Later I sketched out the bones of 14 projects I would like to have unfold over 2017. Too much, too much. Then I responded to emails, checked in on social media and made food. At 7 I enjoyed that meal with my family and settled down to watch some TV.
When the New York Times come to interview me about my “creative daily routine” I won’t be sharing this! Because today I was still gnawing away at the remnants of a past life where days are planned and lists are ticked off. I am right on the threshold* between two worlds. I am stepping through the magic door.
But most of all I am considering that superb piece of advice from Elizabeth Gilbert which simply says “Follow your curiosity.”
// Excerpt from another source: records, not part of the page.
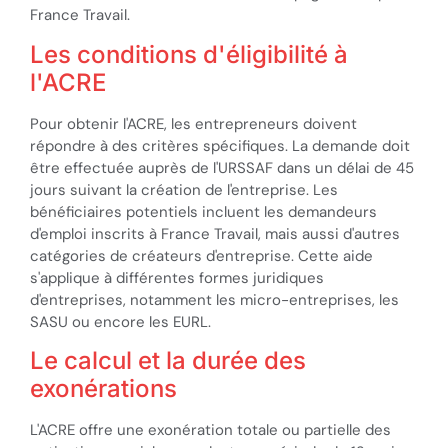
France Travail.
Les conditions d'éligibilité à
l'ACRE
Pour obtenir l'ACRE, les entrepreneurs doivent
répondre à des critères spécifiques. La demande doit
être effectuée auprès de l'URSSAF dans un délai de 45
jours suivant la création de l'entreprise. Les
bénéficiaires potentiels incluent les demandeurs
d'emploi inscrits à France Travail, mais aussi d'autres
catégories de créateurs d'entreprise. Cette aide
s'applique à différentes formes juridiques
d'entreprises, notamment les micro-entreprises, les
SASU ou encore les EURL.
Le calcul et la durée des
exonérations
L'ACRE offre une exonération totale ou partielle des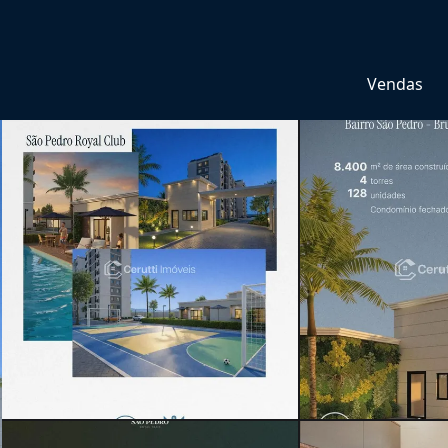
Vendas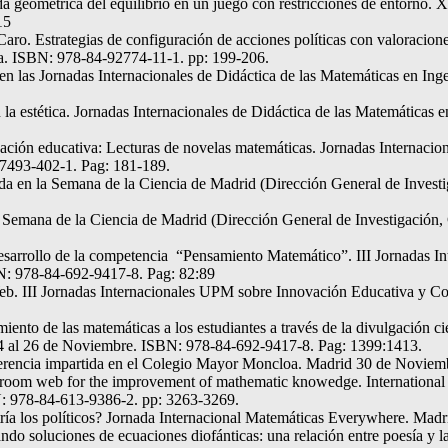
geométrica del equilibrio en un juego con restricciones de entorno. 
15
aro. Estrategias de configuración de acciones políticas con valoracio
za. ISBN: 978-84-92774-11-1. pp: 199-206.
n las Jornadas Internacionales de Didáctica de las Matemáticas en Inge
la estética. Jornadas Internacionales de Didáctica de las Matemáticas e
ción educativa: Lecturas de novelas matemáticas. Jornadas Internacion
-7493-402-1. Pag: 181-189.
ida en la Semana de la Ciencia de Madrid (Dirección General de Inves
a Semana de la Ciencia de Madrid (Dirección General de Investigación
desarrollo de la competencia “Pensamiento Matemático”. III Jornadas 
N: 978-84-692-9417-8. Pag: 82:89
 Web. III Jornadas Internacionales UPM sobre Innovación Educativa y 
ento de las matemáticas a los estudiantes a través de la divulgación ci
4 al 26 de Noviembre. ISBN: 978-84-692-9417-8. Pag: 1399:1413.
ferencia impartida en el Colegio Mayor Moncloa. Madrid 30 de Noviem
e room web for the improvement of mathematic knowedge. Internation
: 978-84-613-9386-2. pp: 3263-3269.
tría los políticos? Jornada Internacional Matemáticas Everywhere. Ma
zando soluciones de ecuaciones diofánticas: una relación entre poesía y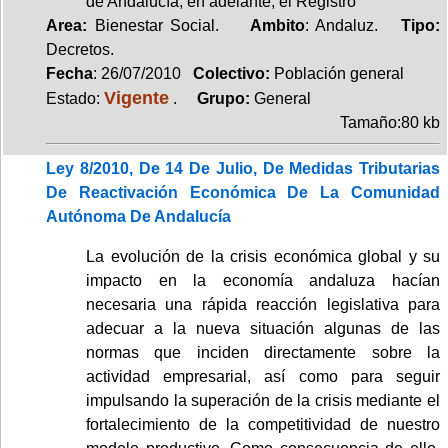
de Andalucía, en adelante, el Registro
Area:
Bienestar Social.
Ambito
: Andaluz.
Tipo:
Decretos.
Fecha
: 26/07/2010
Colectivo:
Población general
Vigente
Estado:
.
Grupo:
General
Tamaño:80 kb
Ley 8/2010, De 14 De Julio, De Medidas Tributarias
De Reactivación Económica De La Comunidad
Autónoma De Andalucía
La evolución de la crisis económica global y su
impacto en la economía andaluza hacían
necesaria una rápida reacción legislativa para
adecuar a la nueva situación algunas de las
normas que inciden directamente sobre la
actividad empresarial, así como para seguir
impulsando la superación de la crisis mediante el
fortalecimiento de la competitividad de nuestro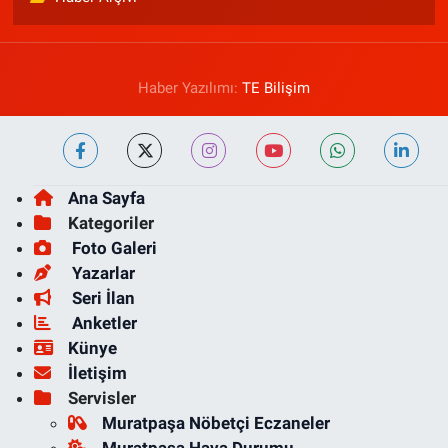
Haber Yazılımı:
TE Bilişim
Ana Sayfa
Kategoriler
Foto Galeri
Yazarlar
Seri İlan
Anketler
Künye
İletişim
Servisler
Muratpaşa Nöbetçi Eczaneler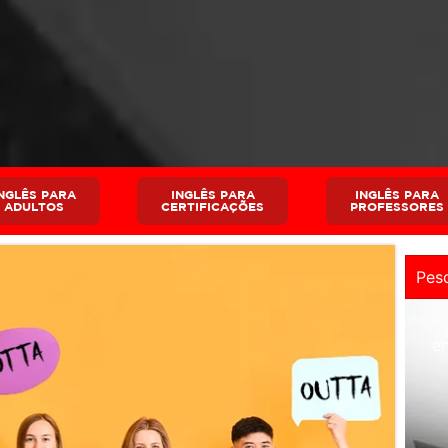
NGLÊS PARA
INGLÊS PARA
INGLÊS PARA
ADULTOS
CERTIFICAÇÕES
PROFESSORES
e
“If you go back to the etymology of the word ‘threshold,’ it comes from ‘threshing,’ which is to separate the grain from the husk. So the threshold, in a way, is a place where you move into more critical and challenging and worthy fullness. There are huge thresholds in every life. You know that, for instance, if you are in the middle of your life in a busy evening, fifty things to do and you get a phone call that somebody you love is suddenly dying, it takes ten seconds to communicate that information. But when you put the phone down, you are already standing in a different world. Suddenly everything that seems so important before is all gone and now you are thinking of this. So the given world that we think is there and the solid ground we are on is so tentative. And a threshold is a line which separates two territories of spirit, and very often how we cross is the key thing,” John O’Donohue, in his conversation with Krista Tippett.